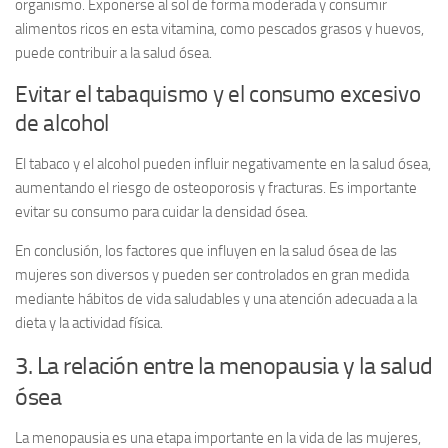
organismo. Exponerse al sol de forma moderada y consumir
alimentos ricos en esta vitamina, como pescados grasos y huevos,
puede contribuir a la salud ósea.
Evitar el tabaquismo y el consumo excesivo
de alcohol
El tabaco y el alcohol pueden influir negativamente en la salud ósea,
aumentando el riesgo de osteoporosis y fracturas. Es importante
evitar su consumo para cuidar la densidad ósea.
En conclusión, los factores que influyen en la salud ósea de las
mujeres son diversos y pueden ser controlados en gran medida
mediante hábitos de vida saludables y una atención adecuada a la
dieta y la actividad física.
3. La relación entre la menopausia y la salud
ósea
La menopausia es una etapa importante en la vida de las mujeres,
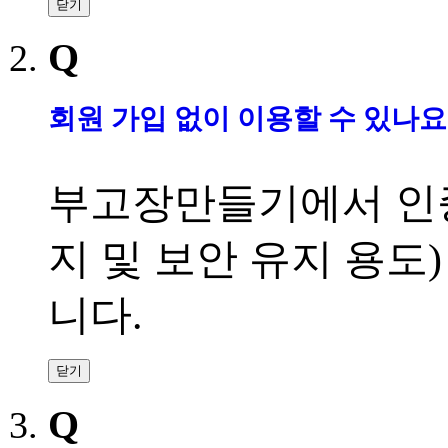
닫기
Q
회원 가입 없이 이용할 수 있나요
부고장만들기에서 인
지 및 보안 유지 용도
니다
.
닫기
Q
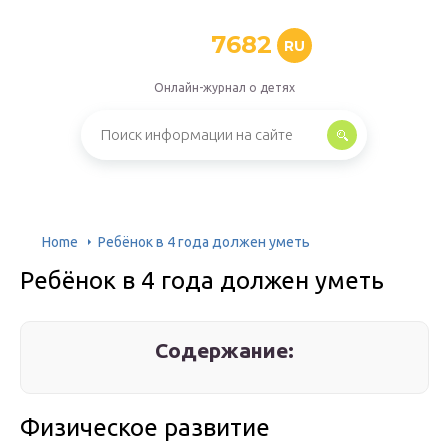
7682
RU
Онлайн-журнал о детях
Home
Ребёнок в 4 года должен уметь
Ребёнок в 4 года должен уметь
Содержание:
Физическое развитие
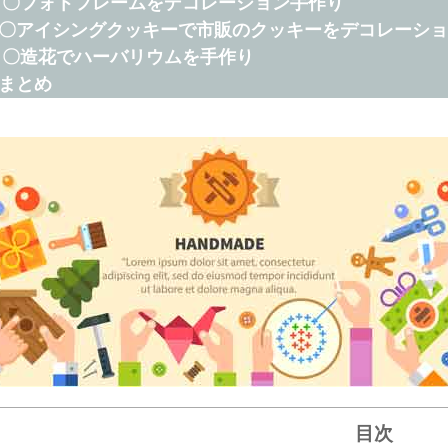
  〇フォトフレームをデコレーション手作り

　〇アイシングクッキーで市販のクッキーをデコレーショ
  〇造花でハーバリウムを手作り

・まとめ
目次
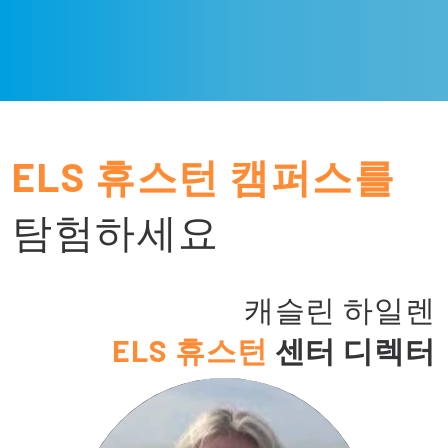
ELS 휴스턴 캠퍼스를
탐험하세요
캐슬린 하일렌
ELS 휴스턴
센터 디렉터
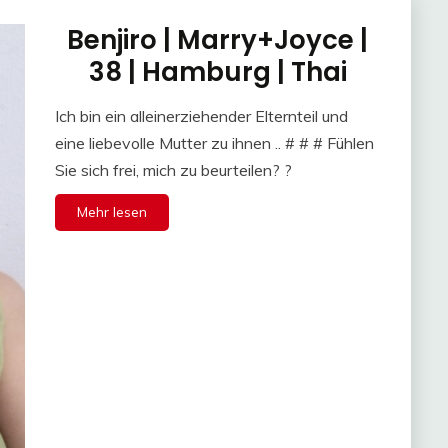
Benjiro | Marry+Joyce |
38 | Hamburg | Thai
Ich bin ein alleinerziehender Elternteil und
eine liebevolle Mutter zu ihnen .. # # # Fühlen
Sie sich frei, mich zu beurteilen? ?
Mehr lesen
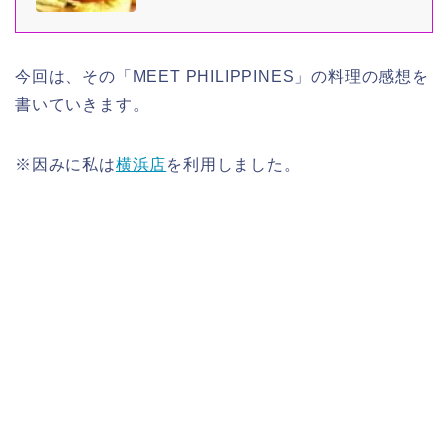
W大阪・福岡
今回は、その「MEET PHILIPPINES」の料理の感想を
書いていきます。
※因みに私は
横浜店
を利用しました。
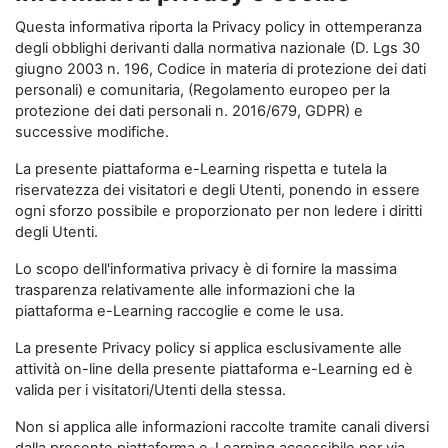
Questa informativa riporta la Privacy policy in ottemperanza
degli obblighi derivanti dalla normativa nazionale (D. Lgs 30
giugno 2003 n. 196, Codice in materia di protezione dei dati
personali) e comunitaria, (Regolamento europeo per la
protezione dei dati personali n. 2016/679, GDPR) e
successive modifiche.
La presente piattaforma e-Learning rispetta e tutela la
riservatezza dei visitatori e degli Utenti, ponendo in essere
ogni sforzo possibile e proporzionato per non ledere i diritti
degli Utenti.
Lo scopo dell'informativa privacy è di fornire la massima
trasparenza relativamente alle informazioni che la
piattaforma e-Learning raccoglie e come le usa.
La presente Privacy policy si applica esclusivamente alle
attività on-line della presente piattaforma e-Learning ed è
valida per i visitatori/Utenti della stessa.
Non si applica alle informazioni raccolte tramite canali diversi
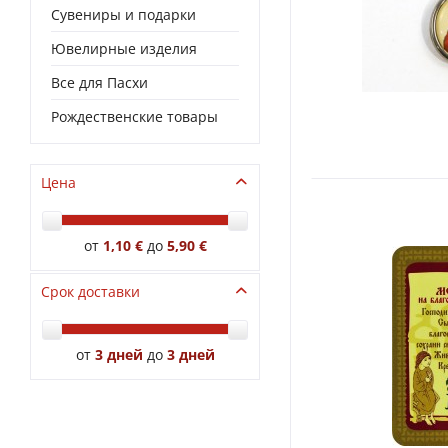
Сувениры и подарки
Ювелирные изделия
Все для Пасхи
Рождественские товары
Цена
от
1,10 €
до
5,90 €
Срок доставки
от
3 дней
до
3 дней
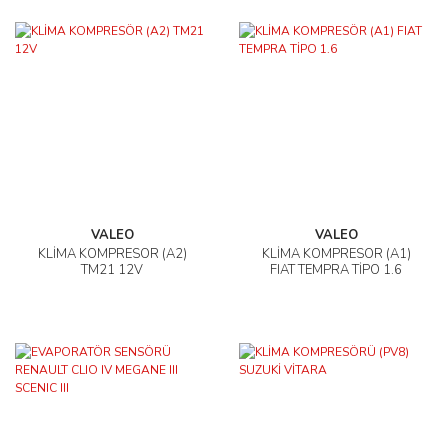
VALEO
VALEO
KLİMA KOMPRESÖR (A2)
KLİMA KOMPRESÖR (A1)
TM21 12V
FIAT TEMPRA TİPO 1.6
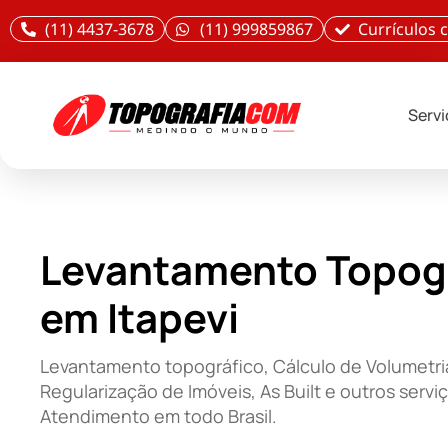
(11) 4437-3678
(11) 999859867
Currículos
Serv
Levantamento Topog
em Itapevi
Levantamento topográfico, Cálculo de Volumetri
Regularização de Imóveis, As Built e outros servi
Atendimento em todo Brasil.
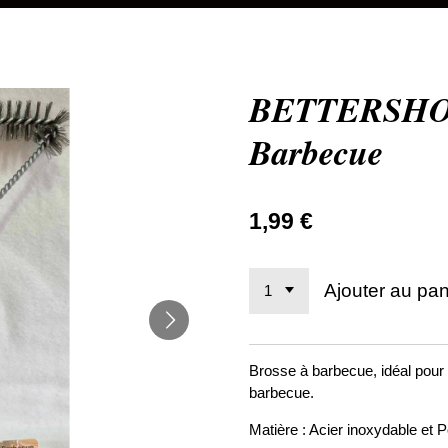
BETTERSHOP
Barbecue
1,99 €
Ajouter au pan
Brosse à barbecue, idéal pour 
barbecue.
Matière : Acier inoxydable et 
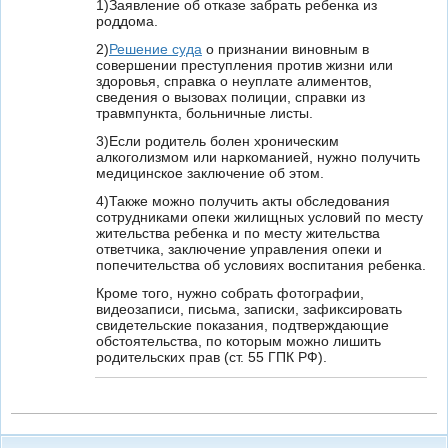
1)Заявление об отказе забрать ребенка из
роддома.
2)
Решение суда
о признании виновным в
совершении преступления против жизни или
здоровья, справка о неуплате алиментов,
сведения о вызовах полиции, справки из
травмпункта, больничные листы.
3)Если родитель болен хроническим
алкоголизмом или наркоманией, нужно получить
медицинское заключение об этом.
4)Также можно получить акты обследования
сотрудниками опеки жилищных условий по месту
жительства ребенка и по месту жительства
ответчика, заключение управления опеки и
попечительства об условиях воспитания ребенка.
Кроме того, нужно собрать фотографии,
видеозаписи, письма, записки, зафиксировать
свидетельские показания, подтверждающие
обстоятельства, по которым можно лишить
родительских прав (ст. 55 ГПК РФ).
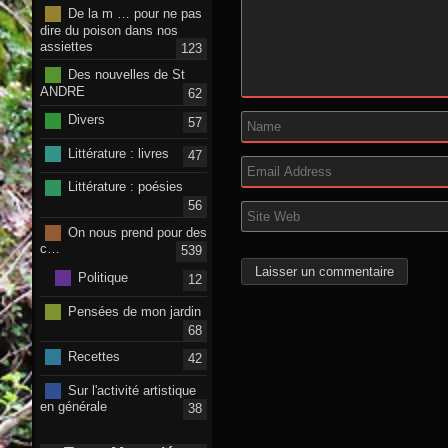
De la m … pour ne pas
dire du poison dans nos
assiettes
123
Des nouvelles de St
ANDRE
62
Divers
57
Littérature : livres
47
Littérature : poésies
56
On nous prend pour des
c…
539
Politique
12
Pensées de mon jardin
68
Recettes
42
Sur l'activité artistique
en générale
38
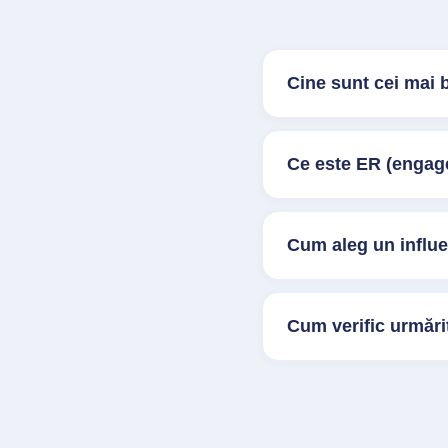
Cine sunt cei mai 
Ce este ER (engage
Cum aleg un influ
Cum verific urmărit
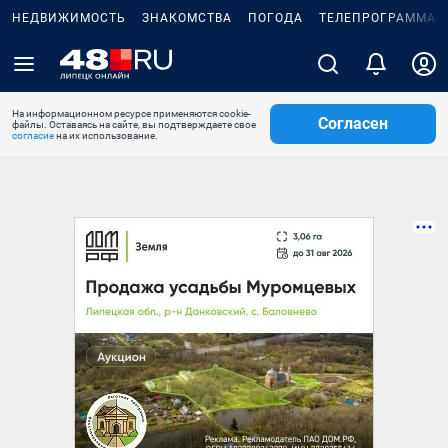
НЕДВИЖИМОСТЬ
ЗНАКОМСТВА
ПОГОДА
ТЕЛЕПРОГРАММА
На информационном ресурсе применяются cookie-
Согласен
файлы. Оставаясь на сайте, вы подтверждаете свое
согласие
на их использование.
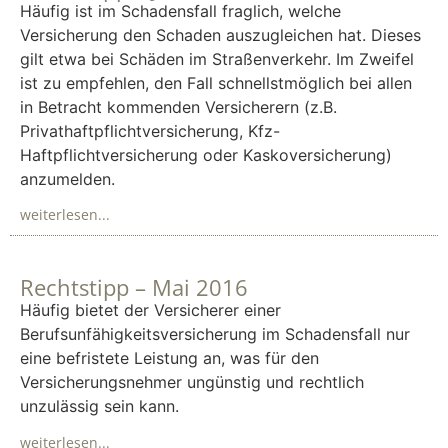
Häufig ist im Schadensfall fraglich, welche
Versicherung den Schaden auszugleichen hat. Dieses
gilt etwa bei Schäden im Straßenverkehr. Im Zweifel
ist zu empfehlen, den Fall schnellstmöglich bei allen
in Betracht kommenden Versicherern (z.B.
Privathaftpflichtversicherung, Kfz-
Haftpflichtversicherung oder Kaskoversicherung)
anzumelden.
weiterlesen...
Rechtstipp – Mai 2016
Häufig bietet der Versicherer einer
Berufsunfähigkeitsversicherung im Schadensfall nur
eine befristete Leistung an, was für den
Versicherungsnehmer ungünstig und rechtlich
unzulässig sein kann.
weiterlesen...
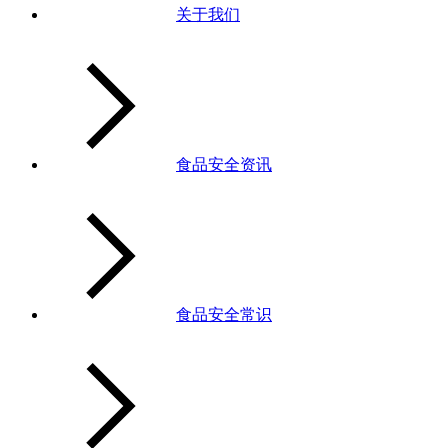
关于我们
食品安全资讯
食品安全常识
· · · ·
Action item:
Counting only those lines of the data above where the word "policy" appears, give the number and nothing more.

Answer to this exercise:
2